Alice approached Lisa Jacobs in 2011 and suggested they write a song together. In early 2012, the pair decided to formally collaborate under the name jocelyn & lisa. The duo's debut EP Weary Warrior charted #2 and #5 on University of Calgary radio station CJSW.

=== Solo career ===
In 2014, Alice co-wrote "Jackpot" with Hello Moth. It was released on YouTube on December 25, 2014. The song reached #43 on the Billboard Canadian Hot 100 chart the week of July 25, 2015, and climbed to #38 the following week. Jackpot was #9 on Spotify's 10 most viral tracks in the United States that same week.

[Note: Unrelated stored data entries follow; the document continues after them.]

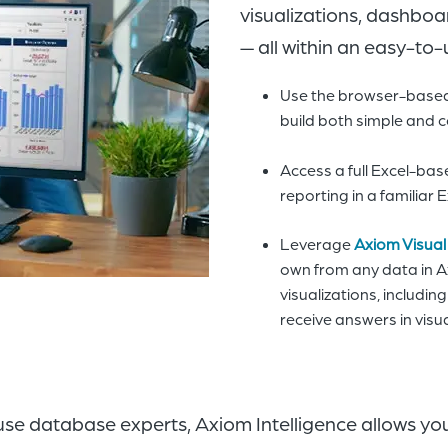
visualizations, dashboa
— all within an easy-to-
Use the browser-based 
build both simple and 
Access a full Excel-ba
reporting in a familiar
Leverage
Axiom Visual
own from any data in A
visualizations, includin
receive answers in visu
ouse database experts, Axiom Intelligence allows yo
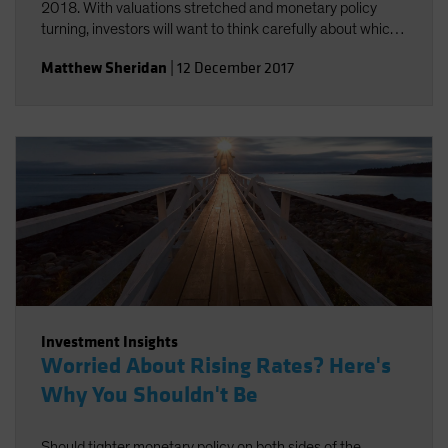
2018. With valuations stretched and monetary policy
turning, investors will want to think carefully about which
risks they take.
Matthew Sheridan
|
12 December 2017
Investment Insights
Worried About Rising Rates? Here's
Why You Shouldn't Be
Should tighter monetary policy on both sides of the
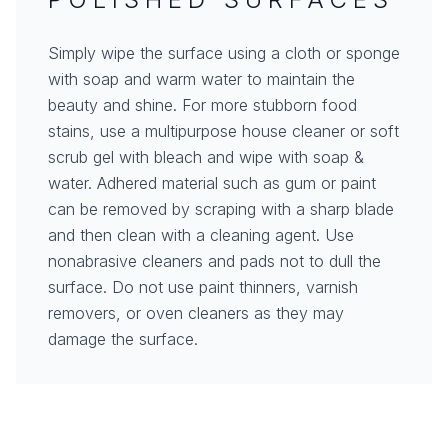
Simply wipe the surface using a cloth or sponge
with soap and warm water to maintain the
beauty and shine. For more stubborn food
stains, use a multipurpose house cleaner or soft
scrub gel with bleach and wipe with soap &
water. Adhered material such as gum or paint
can be removed by scraping with a sharp blade
and then clean with a cleaning agent. Use
nonabrasive cleaners and pads not to dull the
surface. Do not use paint thinners, varnish
removers, or oven cleaners as they may
damage the surface.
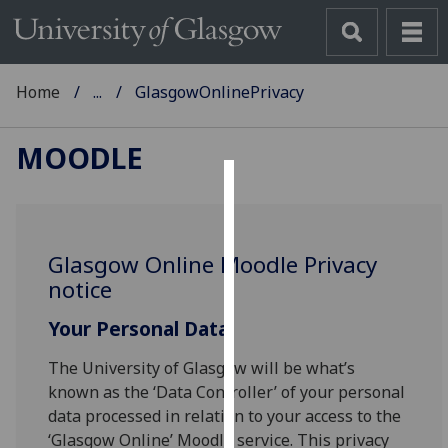
Home
...
GlasgowOnlinePrivacy
MOODLE
Cookies
We
Glasgow Online Moodle Privacy
use
notice
cookies
to
Your Personal Data
improve
user
The University of Glasgow will be what’s
experience
known as the ‘Data Controller’ of your personal
and
data processed in relation to your access to the
allow
‘Glasgow Online’ Moodle service. This privacy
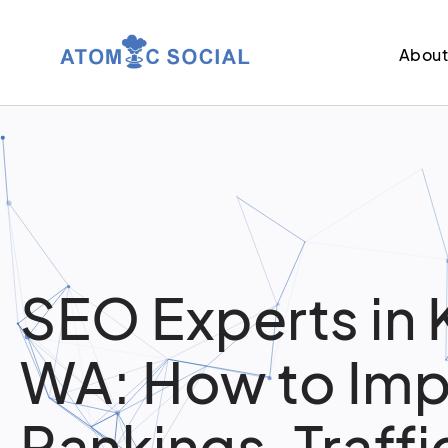
Abou
SEO Experts in 
WA: How to Im
Rankings, Traffi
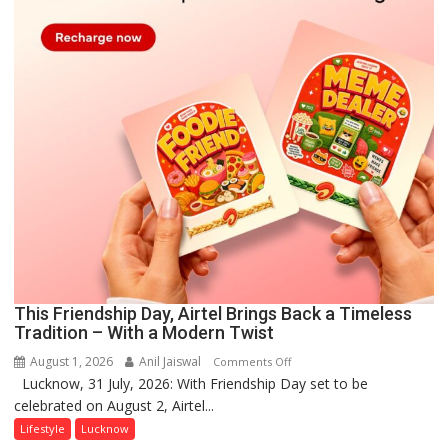
This Friendship Day, Airtel Brings Back a Timeless
Tradition – With a Modern Twist
August 1, 2026
Anil Jaiswal
on
Comments Off
Lucknow, 31 July, 2026: With Friendship Day set to be
This
celebrated on August 2, Airtel...
Friendship
Day,
Lifestyle
Lucknow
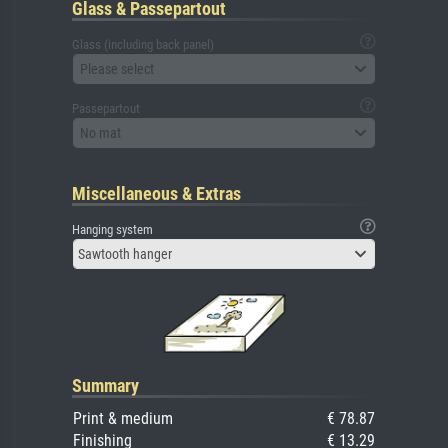
Glass & Passepartout
Glass (including back panel)
Please select
Passepartout
No mat
Miscellaneous & Extras
Hanging system
Sawtooth hanger
Summary
Print & medium
€ 78.87
Finishing
€ 13.29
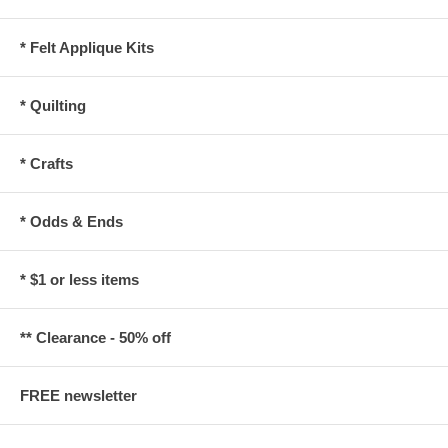
* Felt Applique Kits
* Quilting
* Crafts
* Odds & Ends
* $1 or less items
** Clearance - 50% off
FREE newsletter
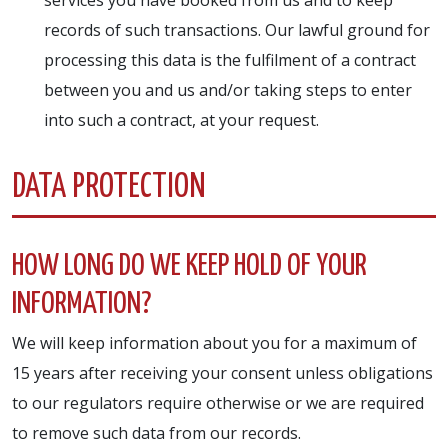
records of such transactions. Our lawful ground for
processing this data is the fulfilment of a contract
between you and us and/or taking steps to enter
into such a contract, at your request.
DATA PROTECTION
HOW LONG DO WE KEEP HOLD OF YOUR
INFORMATION?
We will keep information about you for a maximum of
15 years after receiving your consent unless obligations
to our regulators require otherwise or we are required
to remove such data from our records.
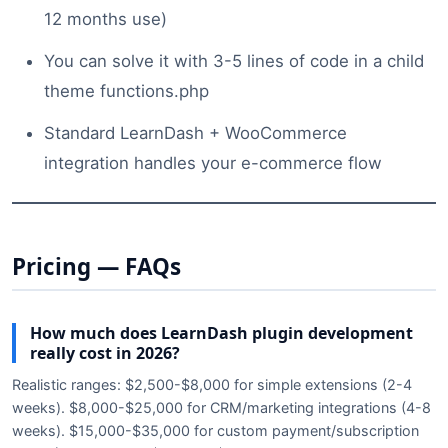
12 months use)
You can solve it with 3-5 lines of code in a child
theme functions.php
Standard LearnDash + WooCommerce
integration handles your e-commerce flow
Pricing — FAQs
How much does LearnDash plugin development
really cost in 2026?
Realistic ranges: $2,500-$8,000 for simple extensions (2-4
weeks). $8,000-$25,000 for CRM/marketing integrations (4-8
weeks). $15,000-$35,000 for custom payment/subscription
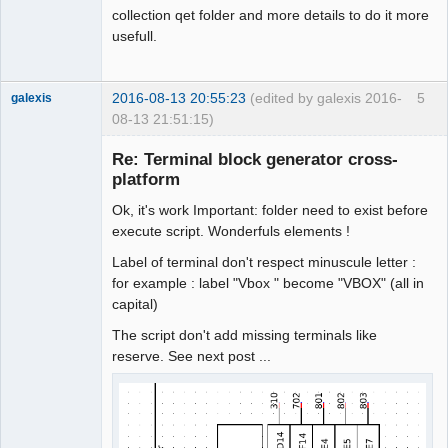
collection qet folder and more details to do it more
usefull.
2016-08-13 20:55:23
(edited by galexis 2016-
5
galexis
08-13 21:51:15)
Membre
Re: Terminal block generator cross-
Offline
platform
Ok, it's work Important: folder need to exist before
execute script. Wonderfuls elements !
Label of terminal don't respect minuscule letter :
for example : label "Vbox " become "VBOX" (all in
capital)
The script don't add missing terminals like
reserve. See next post ...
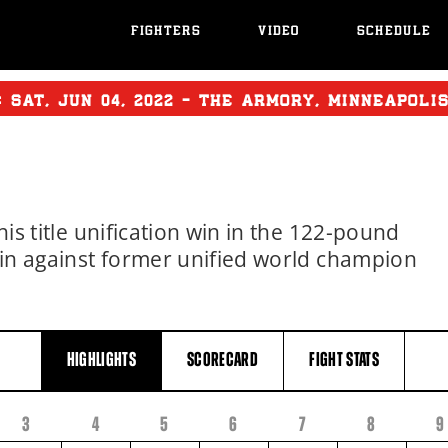
FIGHTERS
VIDEO
SCHEDULE
T:
SAT
,
JUN
04, 2022 - THE ARMORY, MINNEAPOLI
his title unification win in the 122-pound
 win against former unified world champion
HIGHLIGHTS
SCORECARD
FIGHT
STATS
3
4
5
6
7
8
9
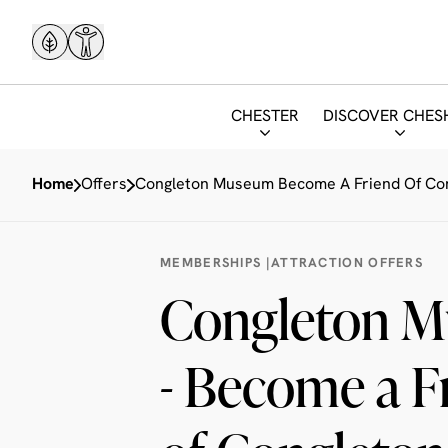
CHESTER
DISCOVER CHES
Home
Offers
Congleton Museum Become A Friend Of C
MEMBERSHIPS
|
ATTRACTION OFFERS
Congleton 
- Become a F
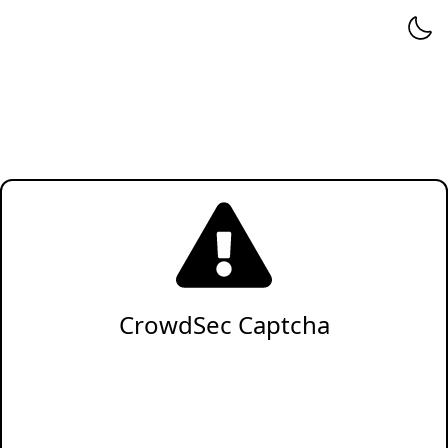
CrowdSec Captcha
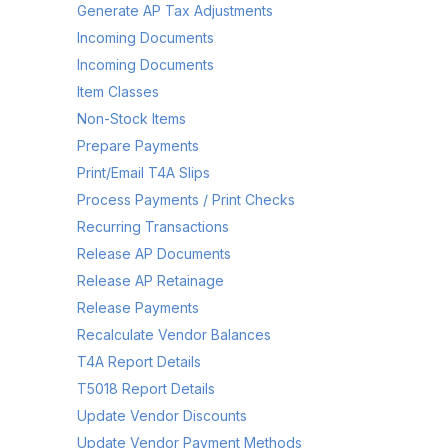
Generate AP Tax Adjustments
Incoming Documents
Incoming Documents
Item Classes
Non-Stock Items
Prepare Payments
Print/Email T4A Slips
Process Payments / Print Checks
Recurring Transactions
Release AP Documents
Release AP Retainage
Release Payments
Recalculate Vendor Balances
T4A Report Details
T5018 Report Details
Update Vendor Discounts
Update Vendor Payment Methods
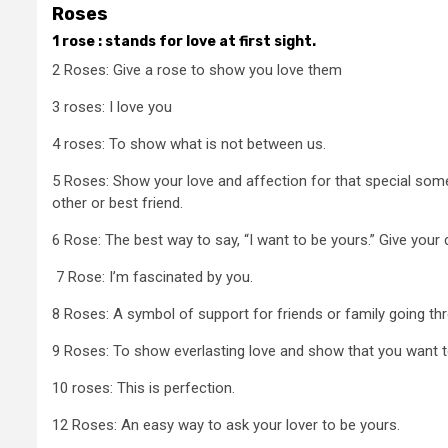
Roses
1 rose : stands for love at first sight.
2 Roses: Give a rose to show you love them
3 roses: I love you
4 roses: To show what is not between us.
5 Roses: Show your love and affection for that special som
other or best friend.
6 Rose: The best way to say, “I want to be yours.” Give your
7 Rose: I’m fascinated by you.
8 Roses: A symbol of support for friends or family going thro
9 Roses: To show everlasting love and show that you want to s
10 roses: This is perfection.
12 Roses: An easy way to ask your lover to be yours.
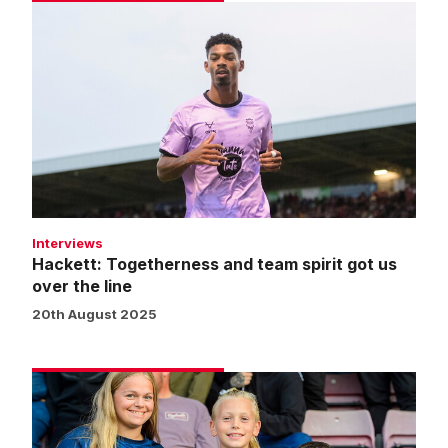
Hackett:
Togetherness
and
team
spirit
got
us
over
the
line
Interviews
Hackett: Togetherness and team spirit got us
over the line
20th August 2025
Fans
gallery
|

In December 2015, Alice signed a record deal with Sony affiliate Disruptor Records, where she has teamed up with producer Ryan Guldemond. Alice released her debut EP Little Devil in 2018.

==Controversy==
During her rendition of "O Canada" prior to the MLB All-Star game in Miami on July 11, 2017, Alice suddenly giggled after singing the line "God keep our Land", prompting a startled response from some players and fans in attendance. Alice received severe backlash from news outlets and online commenters, with several observing that she had disrespected and "butchered" the anthem, dubbing the rendition an "absolute disaster" and "one of the worst attempts in recent memory", and criticizing her singing in general. Alice later tweeted that the reason she had giggled was because she had seen some fellow Canadians on the big screen and was "overcome with excitement".

==Discography==
===Studio albums===

| Title | Details |
|---|---|
| How Dare You. | Release date: November 22, 2019; Label: Jocelyn Alice Entertainment; |

===Extended plays===

| Title | Details |
|---|---|
| Little Devil | Release date: September 28, 2018; Label: Disruptor, Sony; |
| Baby Girl | Release date: July 8, 2022; Label: So This Is Music; |

===Singles===
====As lead artist====

Year: Single; Peak positions; Certifications; Album
CAN: CAN AC; CAN CHR; CAN Hot AC; US Dance Air.
2015: "Jackpot"; 38; 12; 14; 13; 37; MC: Platinum;; Little Devil
2016: "Feels Right"; —; 34; 32; 31; —; MC: Gold;
2017: "Bound to You"; —; 16; 42; 18; —; MC: Gold;
2018: "I Know"; —; 41; 35; 24; —
"Still Wondering": —; 46; 32; 49; —
2019: "Sweetheart"; —; —; —; —; —; How Dare You.
"The Dark": —; —; —; —; —
"Spin Cycle" (featuring Rayelle): —; —; —; —; —
"Guess I Still Love You": —; —; —; —; —
2020: "Therapy" (with Ria Mae); —; —; —; —; —; Therapy
"Swoon" (with Ria Mae): —; —; —; —; —
2021: "How Could You Not Know"; —; —; —; —; —; Baby Girl
2022: "Heartbreak Station"; —; —; —; —; —
"Better Days" (with Coleman Hell): —; —; —; —; —; Joyride!
"—" denotes a recording that failed to chart.

Notes

====As featured artist====

Year: Single; Album
2017: "I'm on Somethin'" (BRKLYN featuring Jocelyn Alice); Non-album single
2018: "Radio Silence" (with R3hab); The Wave
"Things I've Learned" (with BRKLYN and Fairlane): Things I've Learned
2019: "Mr Parachute" (Marshall featuring Jocelyn Alice); Layers
"Cannonball" (Vanic featuring Jocelyn Alice): Non-album singles
"Never Been Hurt Before" (Tep No featuring Jocelyn Alice)
"Red Flags" (with Nick Bateman and Elijah Woods)
2020: "Nobody but You" (BRKLYN featuring Jocelyn Alice)
"Somebody Loves You" (White Panda featuring Jocelyn Alice)
"Missing Me" (with Mathew V)

==Awards and nominations==
Alice was nominated for two 2016 Canadian Radio Music Awards, Best New Group or Solo Artist: AC; and Best New Group or Solo Artist: CHR. She was also nominated for Pop Artist of the Year and Single of the Year at Canadian Music Week 2016 Indie Awards.

Alice received a Pop/Rock Award for "Jackpot" at the 2016 SOCAN Awards.

Alice received a No.1 Song Award from SOCAN for co-writing the chart-topping song "The Drugs" by Mother Mother.